Find the lines in the records below that contain "avec", and report each of them.

Records for this exercise: Begin

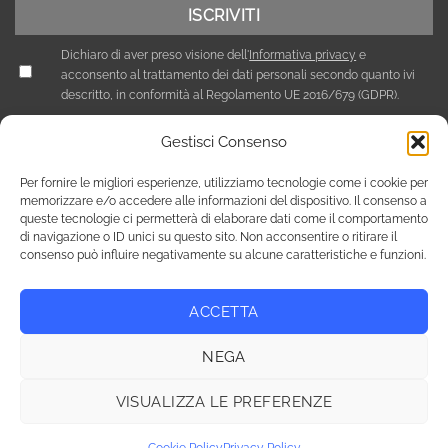
Dichiaro di aver preso visione dell'
Informativa privacy
e
acconsento al trattamento dei dati personali secondo quanto ivi
descritto, in conformità al Regolamento UE 2016/679 (GDPR).
Gestisci Consenso
Per fornire le migliori esperienze, utilizziamo tecnologie come i cookie per
memorizzare e/o accedere alle informazioni del dispositivo. Il consenso a
queste tecnologie ci permetterà di elaborare dati come il comportamento
di navigazione o ID unici su questo sito. Non acconsentire o ritirare il
consenso può influire negativamente su alcune caratteristiche e funzioni.
ACCETTA
Privacy Policy
Cookie Policy (UE)
NEGA
Copyright 2026 © Tutti i diritti riservati / NEF Nord Est Fair srl ,
via A. Costa, 19 - 35124 Padova - Italia / tel. +39 049 8800305 -
VISUALIZZA LE PREFERENZE
fax +39 049 8800944 - email: giulia@fierenef.com / p.iva & c.f.
03757810282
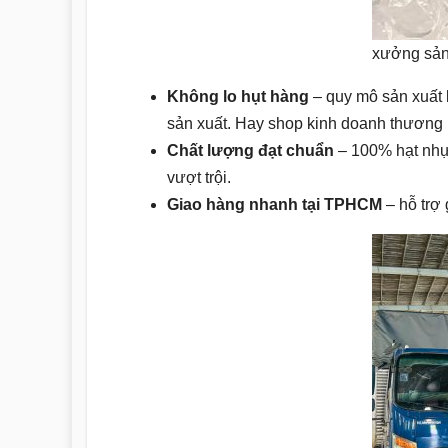
xưởng sản
Không lo hụt hàng
– quy mô sản xuất 
sản xuất. Hay shop kinh doanh thương 
Chất lượng đạt chuẩn
– 100% hạt nhự
vượt trội.
Giao hàng nhanh tại TPHCM
– hỗ trợ 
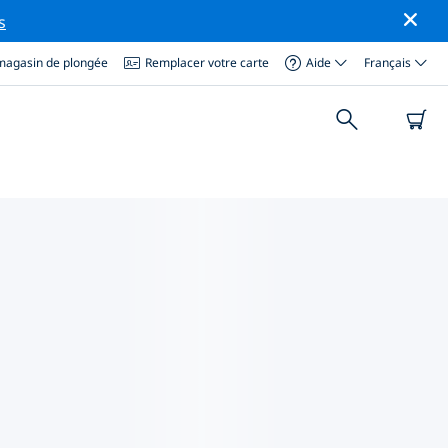
s
magasin de plongée
Remplacer votre carte
Aide
Français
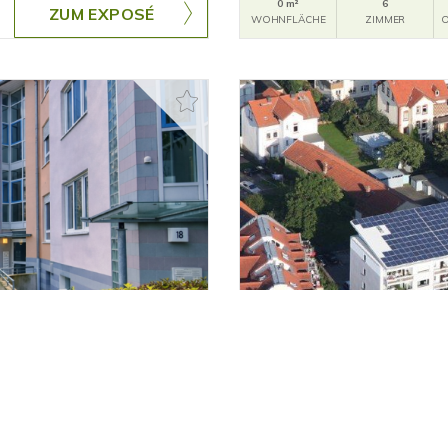
0 m²
6
ZUM EXPOSÉ
WOHNFLÄCHE
ZIMMER
O
1.177,01 €
Oberursel
KON und GARAGE
SUPER LAGE! ZENTRAL &
Einbauküche, PKW-Stellp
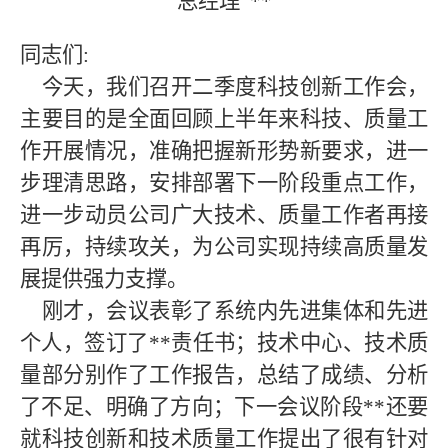
总经理
**
同志们
:
今天，我们召开二季度科技创新工作会，
主要目的是全面回顾上半年来科技、质量工
作开展情况，准确把握新形势新要求，进一
步理清思路，安排部署下一阶段重点工作，
进一步动员公司广大技术、质量工作者再接
再厉，持续攻关，为公司实现持续高质量发
展提供强力支撑。
刚才，会议表彰了系统内先进集体和先进
个人，签订了
**
责任书；技术中心、技术质
量部分别作了工作报告，总结了成绩、分析
了不足、明确了方向；下一会议阶段
**
还要
就科技创新和技术质量工作提出了很有针对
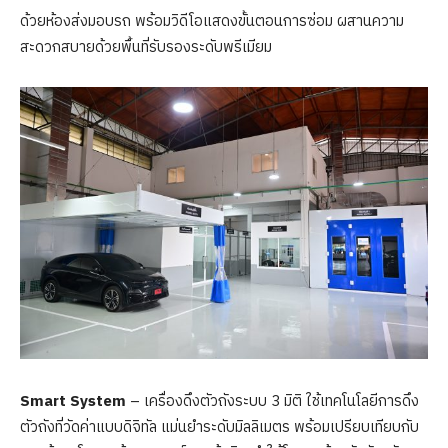
ด้วยห้องส่งมอบรถ พร้อมวิดีโอแสดงขั้นตอนการซ่อม ผสานความ
สะดวกสบายด้วยพื้นที่รับรองระดับพรีเมียม
Smart System
– เครื่องดึงตัวถังระบบ 3 มิติ ใช้เทคโนโลยีการดึง
ตัวถังที่วัดค่าแบบดิจิทัล แม่นยำระดับมิลลิเมตร พร้อมเปรียบเทียบกับ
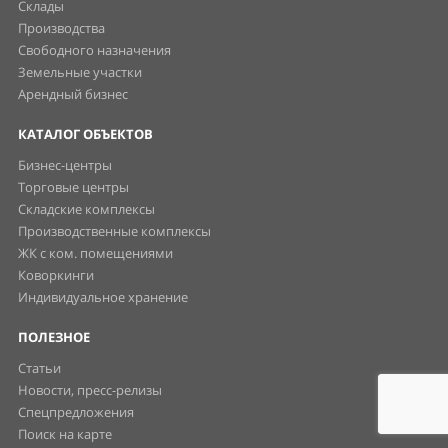
Склады
Производства
Свободного назначения
Земельные участки
Арендный бизнес
КАТАЛОГ ОБЪЕКТОВ
Бизнес-центры
Торговые центры
Складские комплексы
Производственные комплексы
ЖК с ком. помещениями
Коворкинги
Индивидуальное хранение
ПОЛЕЗНОЕ
Статьи
Новости, пресс-релизы
Спецпредложения
Поиск на карте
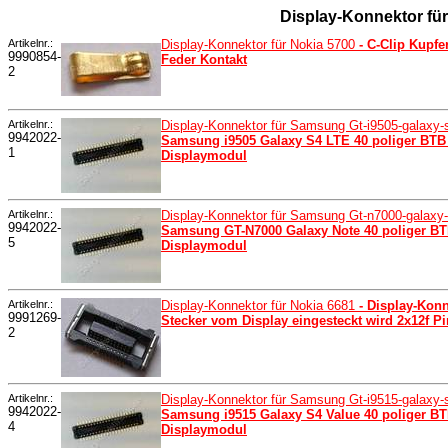
Display-Konnektor fü
Artikelnr.:
Display-Konnektor für Nokia 5700
- C-Clip Kupf
9990854-
Feder Kontakt
2
Artikelnr.:
Display-Konnektor für Samsung Gt-i9505-galaxy-
9942022-
Samsung i9505 Galaxy S4 LTE 40 poliger BTB
1
Displaymodul
Artikelnr.:
Display-Konnektor für Samsung Gt-n7000-galaxy
9942022-
Samsung GT-N7000 Galaxy Note 40 poliger BT
5
Displaymodul
Artikelnr.:
Display-Konnektor für Nokia 6681
- Display-Konn
9991269-
Stecker vom Display eingesteckt wird 2x12f
2
Artikelnr.:
Display-Konnektor für Samsung Gt-i9515-galaxy
9942022-
Samsung i9515 Galaxy S4 Value 40 poliger B
4
Displaymodul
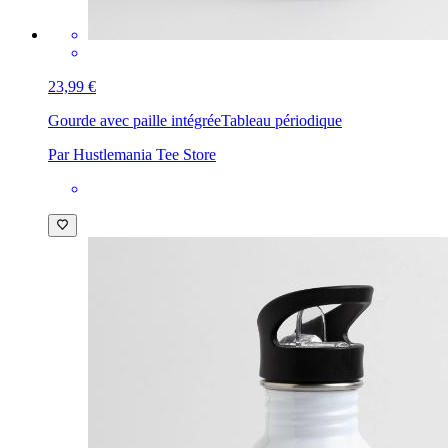
23,99 €
Gourde avec paille intégrée
Tableau périodique
Par Hustlemania Tee Store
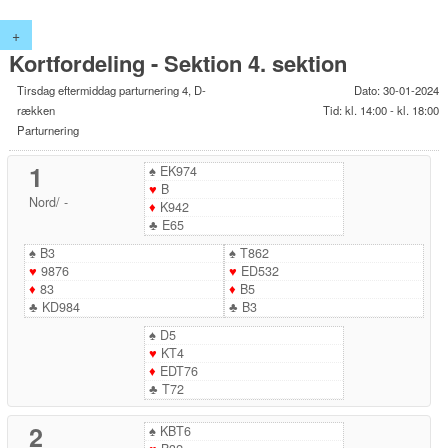
+
Kortfordeling - Sektion 4. sektion
Tirsdag eftermiddag parturnering 4, D-
Dato: 30-01-2024
rækken
Tid: kl. 14:00 - kl. 18:00
Parturnering
1
♠
EK974
♥
B
Nord
/
-
♦
K942
♣
E65
♠
B3
♠
T862
♥
9876
♥
ED532
♦
83
♦
B5
♣
KD984
♣
B3
♠
D5
♥
KT4
♦
EDT76
♣
T72
2
♠
KBT6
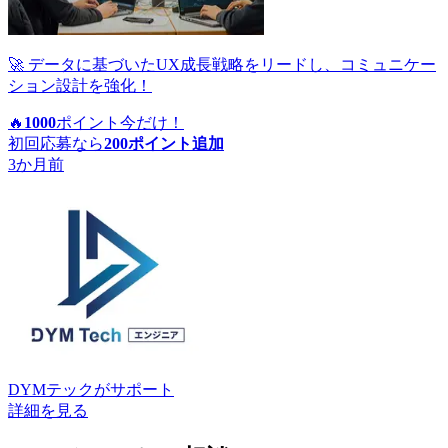
🚀 データに基づいたUX成長戦略をリードし、コミュニケー
ション設計を強化！
🔥
1000
ポイント
今だけ！
初回応募なら
200
ポイント追加
3か月前
DYMテック
がサポート
詳細を見る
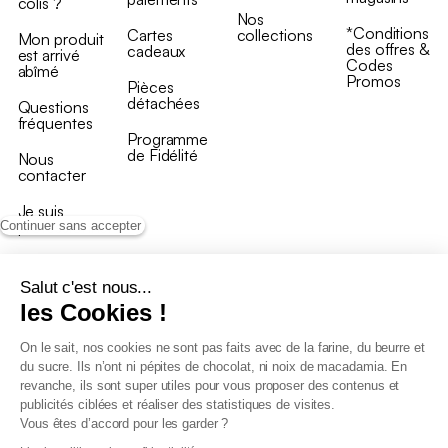
colis ?
Nos
*Conditions
Cartes
collections
Mon produit
des offres &
cadeaux
est arrivé
Codes
abîmé
Promos
Pièces
détachées
Questions
fréquentes
Programme
de Fidélité
Nous
contacter
Je suis
professionnel
Continuer sans accepter
Salut c'est nous...
les Cookies !
On le sait, nos cookies ne sont pas faits avec de la farine, du beurre et
Conditions générales de vente
du sucre. Ils n’ont ni pépites de chocolat, ni noix de macadamia. En
Conditions générales du programme de fidélité
revanche, ils sont super utiles pour vous proposer des contenus et
Charte de données personnelles
publicités ciblées et réaliser des statistiques de visites.
Conditions générales de vente Pro
Vous êtes d’accord pour les garder ?
Déclaration d’accessibilité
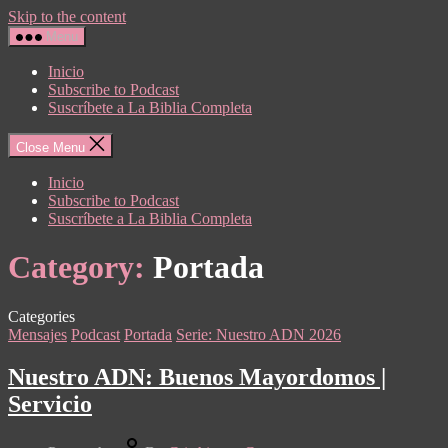
Skip to the content
Menu
Inicio
Subscribe to Podcast
Suscríbete a La Biblia Completa
Close Menu
Inicio
Subscribe to Podcast
Suscríbete a La Biblia Completa
Category:
Portada
Categories
Mensajes
Podcast
Portada
Serie: Nuestro ADN 2026
Nuestro ADN: Buenos Mayordomos |
Servicio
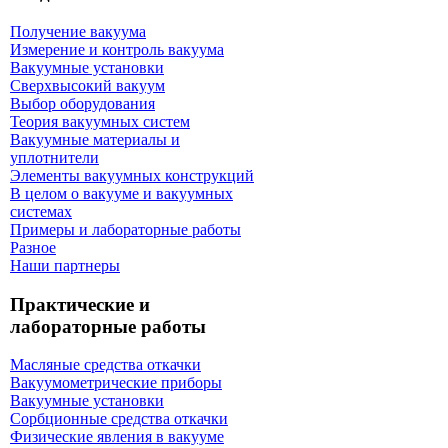
Получение вакуума
Измерение и контроль вакуума
Вакуумные установки
Сверхвысокий вакуум
Выбор оборудования
Теория вакуумных систем
Вакуумные материалы и
уплотнители
Элементы вакуумных конструкций
В целом о вакууме и вакуумных
системах
Примеры и лабораторные работы
Разное
Наши партнеры
Практические и
лабораторные работы
Масляные средства откачки
Вакуумометрические приборы
Вакуумные установки
Сорбционные средства откачки
Физические явления в вакууме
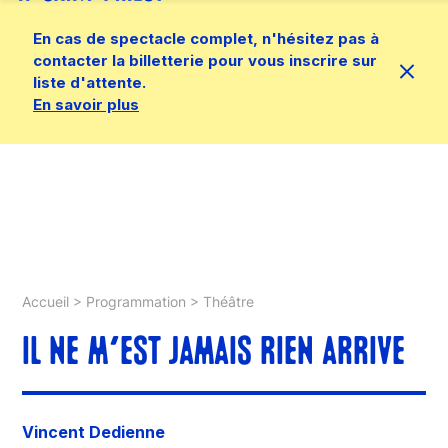
En cas de spectacle complet, n'hésitez pas à
contacter la billetterie pour vous inscrire sur
liste d'attente.
En savoir plus
Accueil
>
Programmation
>
Théâtre
IL NE M’EST JAMAIS RIEN ARRIVE
Vincent Dedienne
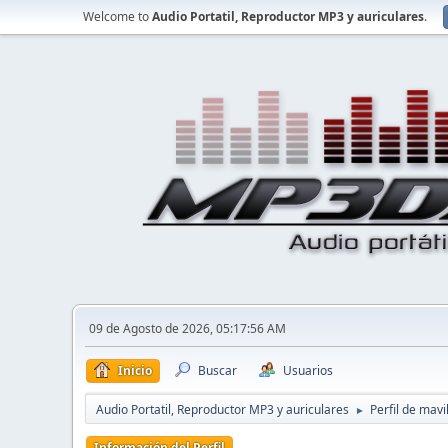
Welcome to
Audio Portatil, Reproductor MP3 y auriculares
.
09 de Agosto de 2026, 05:17:56 AM
Inicio
Buscar
Usuarios
Audio Portatil, Reproductor MP3 y auriculares
Perfil de mavi
►
Información del Perfil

Records for this exercise: End

Solution to this exercise
Gourde avec paille intégrée
On le sait, nos cookies ne sont pas faits avec de la farine, du beurre et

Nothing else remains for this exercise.